古材や骨董品が「物語」を紡ぎ出す 茨城県つくば市在住の画家・上渕翔さんの個展、境町の粛粲寶美術館で開催



「上渕翔 個展 ―物語を感じて―」のチラシ(境町役場供) イベント
「上渕翔 個展 ―物語を感じて―」のチラシ(境町役場供)

茨城県境町「S-Gallery 粛粲寶しゅくさんぽう美術館」で、つくば市在住の画家・上渕翔うえぶちしょうさんの個展「上渕翔 個展 ―物語を感じて―」2026年8月19日から開催されています。

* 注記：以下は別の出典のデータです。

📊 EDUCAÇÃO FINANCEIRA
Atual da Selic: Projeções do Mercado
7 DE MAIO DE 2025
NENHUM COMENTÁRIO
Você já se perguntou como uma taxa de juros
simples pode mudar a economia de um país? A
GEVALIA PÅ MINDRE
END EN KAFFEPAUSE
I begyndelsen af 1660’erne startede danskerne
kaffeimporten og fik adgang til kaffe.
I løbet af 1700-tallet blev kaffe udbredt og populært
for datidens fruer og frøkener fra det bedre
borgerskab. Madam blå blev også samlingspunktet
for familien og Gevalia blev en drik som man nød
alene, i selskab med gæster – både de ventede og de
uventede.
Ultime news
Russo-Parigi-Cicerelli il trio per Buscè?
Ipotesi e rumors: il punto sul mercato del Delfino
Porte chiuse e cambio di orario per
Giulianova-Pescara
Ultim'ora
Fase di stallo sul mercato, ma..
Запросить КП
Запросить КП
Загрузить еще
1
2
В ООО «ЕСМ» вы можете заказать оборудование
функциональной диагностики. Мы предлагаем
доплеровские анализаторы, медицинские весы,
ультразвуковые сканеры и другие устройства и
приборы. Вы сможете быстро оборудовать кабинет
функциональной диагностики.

古材や建具、時には古い時計や骨董品。時を刻んできた「モノ」をキャンバスに、神話や伝承、日常のふとした瞬間に宿る物語を描き出す上渕さんの世界観。本展では、代表作を中心に約30点の作品が並びます。

素材の記憶と共鳴する、幻想的な世界

上渕さんは、キャンバスだけでなく、年月を経て風合いを増した素材に描くことで独自の表現を追求しています。例えば、古い時計は異界へと続く窓になり、板にある穴や傷さえも風景の一部として取り込まれます。

「Under the Sea」(径 400 ミリメートル/板にアクリル、古時計)(境町役場供)

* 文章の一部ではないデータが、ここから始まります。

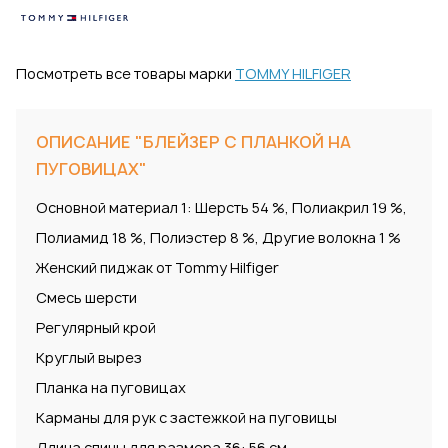
Посмотреть все товары марки
TOMMY HILFIGER
ОПИСАНИЕ "БЛЕЙЗЕР С ПЛАНКОЙ НА
ПУГОВИЦАХ"
Основной материал 1: Шерсть 54 %, Полиакрил 19 %,
Полиамид 18 %, Полиэстер 8 %, Другие волокна 1 %
Женский пиджак от Tommy Hilfiger
Смесь шерсти
Регулярный крой
Круглый вырез
Планка на пуговицах
Карманы для рук с застежкой на пуговицы
Длина спины для размера 36: 56 см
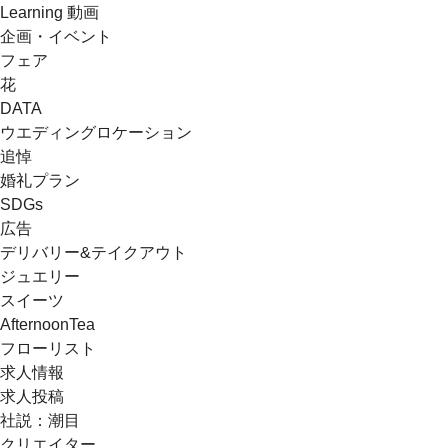
Learning 動画
企画・イベント
フェア
花
DATA
ウエディングロケーション
追悼
婚礼プラン
SDGs
広告
デリバリー&テイクアウト
ジュエリー
スイーツ
AfternoonTea
フローリスト
求人情報
求人投稿
社説：潮目
クリエイター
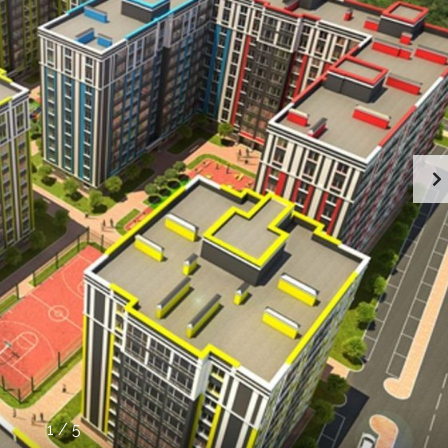
1
/
5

「Under the Sea」(径 400 ミリメートル/板にアクリル、古時計)(境町役場供)

描かれるのは、神獣や動植物、そして人々。東洋と西洋、現実と幻想が静かに溶け合うような作品たちは、観る人の記憶や経験と結びつき、新たな物語を語りかけてくれるはずです。

「火取水取玉」(径 183 ミリメートル/古歯車にアクリル)(境町役場供)

「火取水取玉」(径 183 ミリメートル/古歯車にアクリル)(境町役場供)

上渕さんは1983年熊本県出身。つくば市在住で筑波大学芸術専門学群卒業後、「砂漠の水第一回アートコンペ」最優秀賞(2023年)や「これやん・いんすぴvol.6」オーディエンス賞銅賞(2025年)など数々の賞を受賞。東京や茨城を中心に精力的に個展を開催し、注目を集めている気鋭の画家です。

夏休み・秋休みの思い出に!ワークショップも開催

会期中には、お子様から大人まで楽しめるワークショップも実施されます。世界に一つだけのオリジナル作品を作ってみませんか?

ペン立てに絵を描こう

日時:8月30日(日)13:30〜
定員:7人(事前予約制)
参加費:300円

枡(ます)に絵を描こう

日時:9月22日(火・祝)13:30〜
定員:10人(事前予約制)
参加費:300円

いずれも小学校4年生以上対象(3年生以下は保護者同伴)。絵の具セットをお持ちください。予約は、こちらのリンクから受け付けています。

上渕翔 個展 ―物語を感じて―
会期:2026年8月19日(水)~ 9月23日(水・祝)
会場:S-Gallery 粛粲寶美術館(茨城県猿島郡境町1455-1)
開館時間:10:00〜12:00(最終入館11:30)、13:15〜17:00(最終入館16:30)
※12:00〜13:15は昼休憩のため閉館
休館日:月曜日・火曜日(祝日の場合は開館)
入場料:330円
※18歳未満、65歳以上は無料(要証明書提示)、障がい者手帳をお持ちの方と付き添い1名無料
お問い合わせ:S-Gallery 粛粲寶美術館
電話:0280-23-4148

上渕さんが紡ぎ出す幻想的な「物語」の世界へ、ぜひ足を運んでみてください。